The nation has no reason to worry about dollar liquidity stress due to the global financial turbulence amid the coronavirus pandemic, analysts close to the central bank told China Daily.

The nation's large foreign exchange reserves, which exceeded $3 trillion in March, will be a cushion for the dollar-denominated debts of Chinese businesses. China's economic recovery following the outbreak will also attract inflows of foreign capital seeking higher investment returns, said Guan Tao, chief global economist of BOC International (China) Co Ltd and a former official with the State Administration of Foreign Exchange.

The People's Bank of China, the central bank, has conducted bilateral renminbi swap lines with more than 30 central banks, totaling about 3.5 trillion yuan ($495 billion). "If necessary, the central bank can temporarily use some of the renminbi swap quota," said Guan.

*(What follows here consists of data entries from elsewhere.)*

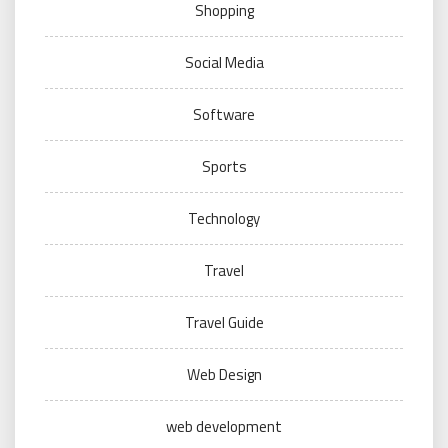
Shopping
Social Media
Software
Sports
Technology
Travel
Travel Guide
Web Design
web development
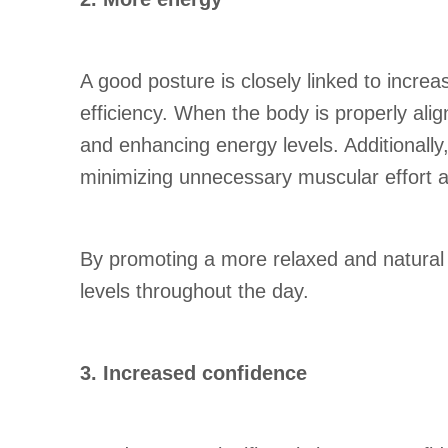
A good posture is closely linked to increa
efficiency. When the body is properly alig
and enhancing energy levels. Additionall
minimizing unnecessary muscular effort 
By promoting a more relaxed and natural a
levels throughout the day.
3. Increased confidence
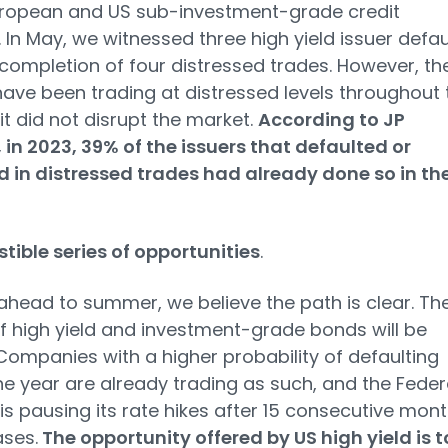
uropean and US sub-investment-grade credit
 In May, we witnessed three high yield issuer defau
completion of four distressed trades. However, th
have been trading at distressed levels throughout 
 it did not disrupt the market.
According to JP
in 2023, 39% of the issuers that defaulted or
 in distressed trades had already done so in th
istible series of opportunities
.
ahead to summer, we believe the path is clear. Th
f high yield and investment-grade bonds will be
Companies with a higher probability of defaulting
he year are already trading as such, and the Feder
is pausing its rate hikes after 15 consecutive mon
ases.
The opportunity offered by US high yield is 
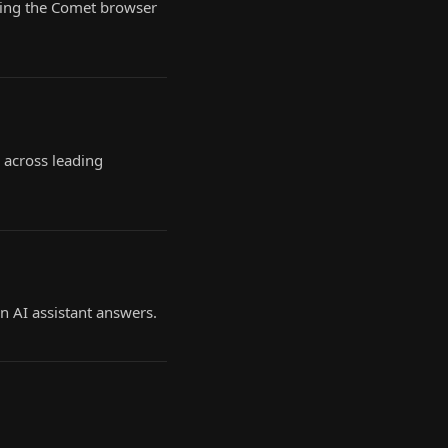
owing the Comet browser
 across leading
n AI assistant answers.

As the coronavirus has spread across the world, financial turmoil in recent weeks has crimped the supply of dollar funding from financial intermediaries, with financing costs sharply increasing to a level last seen during the 2008 global financial crisis.

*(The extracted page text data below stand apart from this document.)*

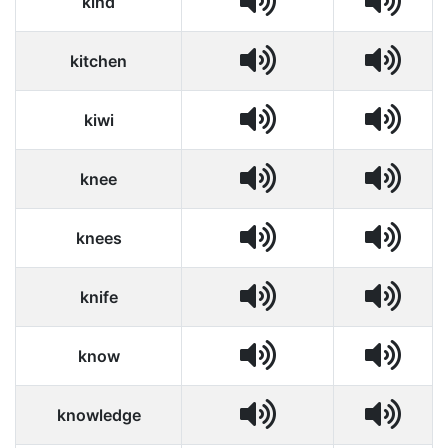
kind
kitchen
kiwi
knee
knees
knife
know
knowledge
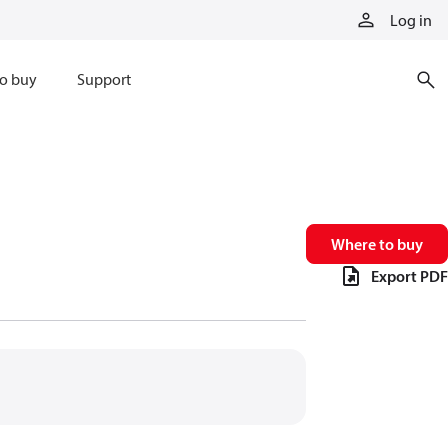
Log in
o buy
Support
Where to buy
Export PDF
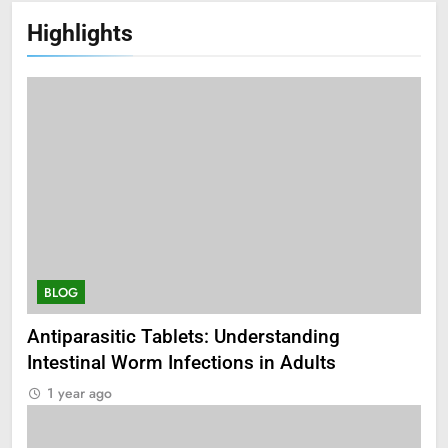
Highlights
BLOG
Antiparasitic Tablets: Understanding
Intestinal Worm Infections in Adults
1 year ago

The US Federal Reserve set up a new facility, the so-called FIMA Repo Facility, on March 31 and it was available beginning on Monday. That is a temporary arrangement for at least six months, aimed at quelling stresses in dollar funding markets.

The FIMA Repo Facility should also help ease strains in global US dollar funding markets, said the US central bank, after it extended dollar swap lines worth a total of $450 billion on March 19 to nine central banks in nations including Mexico, Brazil, Australia and Singapore, to ease the global dollar liquidity shortage.

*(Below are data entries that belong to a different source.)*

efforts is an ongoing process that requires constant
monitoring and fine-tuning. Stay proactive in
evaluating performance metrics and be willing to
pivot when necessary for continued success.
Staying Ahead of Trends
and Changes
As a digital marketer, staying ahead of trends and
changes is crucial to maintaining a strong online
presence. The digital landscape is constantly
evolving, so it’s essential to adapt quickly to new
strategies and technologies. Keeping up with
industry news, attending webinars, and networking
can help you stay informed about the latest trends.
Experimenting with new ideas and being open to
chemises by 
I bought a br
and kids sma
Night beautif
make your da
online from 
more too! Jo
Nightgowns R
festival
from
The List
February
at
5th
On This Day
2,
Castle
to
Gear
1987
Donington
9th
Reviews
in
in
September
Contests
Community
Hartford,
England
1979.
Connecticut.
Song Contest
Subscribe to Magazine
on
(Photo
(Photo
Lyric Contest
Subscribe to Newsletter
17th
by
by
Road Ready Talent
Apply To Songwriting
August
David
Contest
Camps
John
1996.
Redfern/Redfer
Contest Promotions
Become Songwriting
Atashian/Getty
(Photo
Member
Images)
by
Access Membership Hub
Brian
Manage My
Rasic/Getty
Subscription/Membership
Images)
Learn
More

A dollar swap is an arrangement under which central banks can receive dollars through exchanging the counterpart currency as collateral, with an agreement to change the currency back in a certain period.

"Some geopolitical reasons have precluded a swap line between the world's two largest economies, but the recent measures taken by global central banks to increase dollar supply will also help Chinese businesses to ease their dollar-denominated debt burdens," said Xie Le, chief economist in Asia for Spanish banking group Banco Bilbao Vizcaya Argentaria.

In the face of global financial market uncertainty and dropping bond yields, "Chinese investors don't have to worry about the safety of the nation's holdings of US Treasurys," Sheng Songcheng, deputy head of the Shanghai-based CEIBS Lujiazui Institute of International Finance, told China Daily on Wednesday.

China held about $1.08 trillion of US Treasurys as of January, up by $8.7 billion in that month, making it the world's second-largest holder after Japan. Foreign investors are holding about $6 trillion worth US government bonds in total, according to data from the US Department of the Treasury.

However, a shortage of dollar liquidity, surging virus cases and worsening macroeconomic data could remain the "three main drivers" that might influence risk sentiment, according to Stephen Chiu, Asia Foreign Exchange and Rates Strategist of Bloomberg Intelligence.

"Beyond this, a de-dollarization theme could kick in and support a structural dollar downtrend, which could come in late in the second quarter or in the second half of this year, he said.

"Dollar financing costs have narrowed after central banks deployed the swap lines, but broader policy challenges remain in ensuring the resilience of the dollar funding markets and that central bank liquidity is channeled beyond the banking system," said a research note from the Bank for International Settlements.